• _Task directions_:
The required result is a copy of each line below in which "Farmer" appears.

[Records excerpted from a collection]
________

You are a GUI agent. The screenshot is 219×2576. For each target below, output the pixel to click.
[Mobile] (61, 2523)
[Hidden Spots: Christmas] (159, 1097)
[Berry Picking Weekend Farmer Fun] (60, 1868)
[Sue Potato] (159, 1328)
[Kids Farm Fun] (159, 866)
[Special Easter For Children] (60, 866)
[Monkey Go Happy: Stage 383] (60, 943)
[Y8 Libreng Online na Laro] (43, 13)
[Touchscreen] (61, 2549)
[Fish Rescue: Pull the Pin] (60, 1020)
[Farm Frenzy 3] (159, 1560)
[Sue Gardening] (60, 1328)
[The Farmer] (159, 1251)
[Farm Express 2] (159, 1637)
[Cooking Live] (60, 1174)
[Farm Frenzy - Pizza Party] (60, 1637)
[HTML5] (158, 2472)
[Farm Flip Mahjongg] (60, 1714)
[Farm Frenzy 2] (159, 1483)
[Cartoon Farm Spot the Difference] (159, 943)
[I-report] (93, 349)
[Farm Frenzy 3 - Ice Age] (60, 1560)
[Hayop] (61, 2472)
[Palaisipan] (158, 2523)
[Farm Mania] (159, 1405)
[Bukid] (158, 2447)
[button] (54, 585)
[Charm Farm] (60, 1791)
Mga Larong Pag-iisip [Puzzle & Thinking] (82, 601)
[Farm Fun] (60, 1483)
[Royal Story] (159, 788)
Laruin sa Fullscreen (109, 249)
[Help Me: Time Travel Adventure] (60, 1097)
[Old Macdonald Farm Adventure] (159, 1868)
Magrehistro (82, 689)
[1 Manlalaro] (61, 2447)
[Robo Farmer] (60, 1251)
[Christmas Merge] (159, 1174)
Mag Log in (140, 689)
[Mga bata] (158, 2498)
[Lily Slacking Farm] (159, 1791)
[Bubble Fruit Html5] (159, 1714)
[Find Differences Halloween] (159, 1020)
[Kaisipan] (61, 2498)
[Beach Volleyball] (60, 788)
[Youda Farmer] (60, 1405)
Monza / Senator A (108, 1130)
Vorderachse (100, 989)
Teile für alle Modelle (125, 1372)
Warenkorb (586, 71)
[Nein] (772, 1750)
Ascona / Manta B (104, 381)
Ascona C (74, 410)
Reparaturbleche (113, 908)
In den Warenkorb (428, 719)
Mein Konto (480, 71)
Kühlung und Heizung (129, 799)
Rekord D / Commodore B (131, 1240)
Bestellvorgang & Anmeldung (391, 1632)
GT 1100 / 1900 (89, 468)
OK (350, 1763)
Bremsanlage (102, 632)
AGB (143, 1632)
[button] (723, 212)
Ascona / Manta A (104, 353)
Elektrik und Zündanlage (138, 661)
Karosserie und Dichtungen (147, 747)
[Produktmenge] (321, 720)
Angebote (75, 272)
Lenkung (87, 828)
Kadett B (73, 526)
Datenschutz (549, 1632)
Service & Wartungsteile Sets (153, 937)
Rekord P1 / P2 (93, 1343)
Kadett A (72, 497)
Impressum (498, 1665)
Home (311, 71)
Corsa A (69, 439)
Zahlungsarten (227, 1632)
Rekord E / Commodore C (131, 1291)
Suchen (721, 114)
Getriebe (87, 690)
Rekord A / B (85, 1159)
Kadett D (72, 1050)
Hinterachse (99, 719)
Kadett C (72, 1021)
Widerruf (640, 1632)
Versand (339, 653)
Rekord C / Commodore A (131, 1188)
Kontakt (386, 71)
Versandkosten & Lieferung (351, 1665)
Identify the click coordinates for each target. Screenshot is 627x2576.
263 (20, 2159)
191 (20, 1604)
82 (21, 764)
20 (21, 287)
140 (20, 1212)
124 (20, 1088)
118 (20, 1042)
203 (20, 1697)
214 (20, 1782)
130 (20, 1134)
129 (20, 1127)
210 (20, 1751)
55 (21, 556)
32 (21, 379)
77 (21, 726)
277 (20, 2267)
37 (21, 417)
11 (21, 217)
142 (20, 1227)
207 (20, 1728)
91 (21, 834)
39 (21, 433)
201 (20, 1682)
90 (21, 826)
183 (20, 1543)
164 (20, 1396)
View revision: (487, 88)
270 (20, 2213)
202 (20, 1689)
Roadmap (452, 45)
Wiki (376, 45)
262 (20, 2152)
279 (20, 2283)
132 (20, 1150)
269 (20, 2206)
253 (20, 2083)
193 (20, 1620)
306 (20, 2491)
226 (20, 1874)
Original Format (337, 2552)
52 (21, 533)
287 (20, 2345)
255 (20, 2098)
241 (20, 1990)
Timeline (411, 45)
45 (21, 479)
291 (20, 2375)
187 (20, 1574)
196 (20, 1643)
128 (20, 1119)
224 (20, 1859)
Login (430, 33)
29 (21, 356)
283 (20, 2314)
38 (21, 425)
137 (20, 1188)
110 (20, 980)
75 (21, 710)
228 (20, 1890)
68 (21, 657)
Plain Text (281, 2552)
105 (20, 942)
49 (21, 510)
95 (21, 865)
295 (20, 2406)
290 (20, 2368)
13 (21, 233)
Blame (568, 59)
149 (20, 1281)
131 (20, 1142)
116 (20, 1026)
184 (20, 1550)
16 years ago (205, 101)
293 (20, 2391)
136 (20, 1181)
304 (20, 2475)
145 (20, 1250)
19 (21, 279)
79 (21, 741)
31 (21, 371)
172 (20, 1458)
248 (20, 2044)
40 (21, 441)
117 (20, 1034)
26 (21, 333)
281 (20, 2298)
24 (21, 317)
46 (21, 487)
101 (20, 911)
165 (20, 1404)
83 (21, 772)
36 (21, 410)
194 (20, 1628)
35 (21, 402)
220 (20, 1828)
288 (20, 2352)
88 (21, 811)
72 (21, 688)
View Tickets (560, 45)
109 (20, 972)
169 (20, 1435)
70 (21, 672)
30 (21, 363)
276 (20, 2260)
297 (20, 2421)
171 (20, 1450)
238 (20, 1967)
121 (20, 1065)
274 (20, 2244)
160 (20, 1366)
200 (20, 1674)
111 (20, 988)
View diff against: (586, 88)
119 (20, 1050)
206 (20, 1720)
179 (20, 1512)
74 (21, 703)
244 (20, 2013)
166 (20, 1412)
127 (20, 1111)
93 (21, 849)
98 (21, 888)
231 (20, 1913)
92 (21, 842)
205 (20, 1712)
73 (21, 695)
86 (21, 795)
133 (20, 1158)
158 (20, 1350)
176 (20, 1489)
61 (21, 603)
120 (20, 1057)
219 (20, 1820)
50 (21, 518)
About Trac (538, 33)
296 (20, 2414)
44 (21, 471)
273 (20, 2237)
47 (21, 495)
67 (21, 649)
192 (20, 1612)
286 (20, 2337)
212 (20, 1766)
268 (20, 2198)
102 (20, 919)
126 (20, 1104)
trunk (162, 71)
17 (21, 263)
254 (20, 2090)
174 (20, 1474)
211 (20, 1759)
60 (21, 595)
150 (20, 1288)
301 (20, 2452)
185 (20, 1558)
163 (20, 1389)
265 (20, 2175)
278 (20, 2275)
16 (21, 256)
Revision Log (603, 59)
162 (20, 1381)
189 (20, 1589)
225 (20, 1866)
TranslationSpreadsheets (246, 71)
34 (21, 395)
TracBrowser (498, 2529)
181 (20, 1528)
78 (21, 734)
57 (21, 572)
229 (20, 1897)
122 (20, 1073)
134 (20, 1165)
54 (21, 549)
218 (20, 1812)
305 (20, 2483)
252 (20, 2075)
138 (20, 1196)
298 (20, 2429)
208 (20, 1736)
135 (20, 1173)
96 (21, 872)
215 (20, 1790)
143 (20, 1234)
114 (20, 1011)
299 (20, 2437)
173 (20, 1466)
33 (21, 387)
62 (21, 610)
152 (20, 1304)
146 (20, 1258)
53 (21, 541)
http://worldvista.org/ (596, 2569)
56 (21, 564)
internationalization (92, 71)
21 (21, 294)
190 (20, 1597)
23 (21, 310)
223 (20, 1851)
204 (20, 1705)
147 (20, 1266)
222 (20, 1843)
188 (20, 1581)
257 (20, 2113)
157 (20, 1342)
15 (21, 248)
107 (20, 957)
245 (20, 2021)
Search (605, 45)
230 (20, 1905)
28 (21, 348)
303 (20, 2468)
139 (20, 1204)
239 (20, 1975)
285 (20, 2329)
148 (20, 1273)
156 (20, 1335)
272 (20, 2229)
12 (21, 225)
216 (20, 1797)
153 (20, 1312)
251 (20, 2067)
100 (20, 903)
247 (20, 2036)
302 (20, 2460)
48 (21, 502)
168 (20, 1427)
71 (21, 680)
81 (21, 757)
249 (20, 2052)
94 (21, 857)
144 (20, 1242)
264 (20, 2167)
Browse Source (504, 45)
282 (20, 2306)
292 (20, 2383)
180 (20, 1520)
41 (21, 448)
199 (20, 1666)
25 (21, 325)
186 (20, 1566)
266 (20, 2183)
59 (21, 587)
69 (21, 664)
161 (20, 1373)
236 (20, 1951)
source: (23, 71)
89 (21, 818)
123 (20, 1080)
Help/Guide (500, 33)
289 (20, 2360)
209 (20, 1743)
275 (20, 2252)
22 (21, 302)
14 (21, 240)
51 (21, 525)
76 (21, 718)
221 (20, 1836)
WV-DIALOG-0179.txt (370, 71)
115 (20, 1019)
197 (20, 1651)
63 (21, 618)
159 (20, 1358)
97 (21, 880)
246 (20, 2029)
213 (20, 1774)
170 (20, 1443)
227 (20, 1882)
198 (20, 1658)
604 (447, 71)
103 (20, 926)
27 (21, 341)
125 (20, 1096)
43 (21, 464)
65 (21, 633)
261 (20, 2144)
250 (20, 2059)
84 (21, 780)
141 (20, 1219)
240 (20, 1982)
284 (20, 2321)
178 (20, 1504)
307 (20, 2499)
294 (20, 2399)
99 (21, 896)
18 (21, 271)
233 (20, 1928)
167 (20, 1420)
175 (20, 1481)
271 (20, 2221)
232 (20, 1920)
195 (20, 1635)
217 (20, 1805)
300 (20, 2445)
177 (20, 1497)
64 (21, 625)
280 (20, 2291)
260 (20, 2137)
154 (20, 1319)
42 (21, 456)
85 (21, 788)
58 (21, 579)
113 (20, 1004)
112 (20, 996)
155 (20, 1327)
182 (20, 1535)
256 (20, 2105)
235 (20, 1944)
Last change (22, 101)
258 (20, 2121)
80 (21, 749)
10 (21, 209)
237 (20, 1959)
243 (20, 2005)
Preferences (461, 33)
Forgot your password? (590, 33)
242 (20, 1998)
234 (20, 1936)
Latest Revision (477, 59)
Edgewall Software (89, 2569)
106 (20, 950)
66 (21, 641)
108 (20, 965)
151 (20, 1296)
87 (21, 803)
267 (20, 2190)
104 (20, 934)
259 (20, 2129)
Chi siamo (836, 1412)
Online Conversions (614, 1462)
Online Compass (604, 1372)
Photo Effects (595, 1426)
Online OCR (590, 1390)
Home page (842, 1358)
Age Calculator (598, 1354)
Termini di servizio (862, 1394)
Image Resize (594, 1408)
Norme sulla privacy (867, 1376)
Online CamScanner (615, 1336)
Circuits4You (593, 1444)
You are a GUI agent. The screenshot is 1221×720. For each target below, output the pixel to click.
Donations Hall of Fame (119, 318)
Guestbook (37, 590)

________

• _Exercise answer_:
[Berry Picking Weekend Farmer Fun] (60, 1868)
[The Farmer] (159, 1251)
[Robo Farmer] (60, 1251)
[Youda Farmer] (60, 1405)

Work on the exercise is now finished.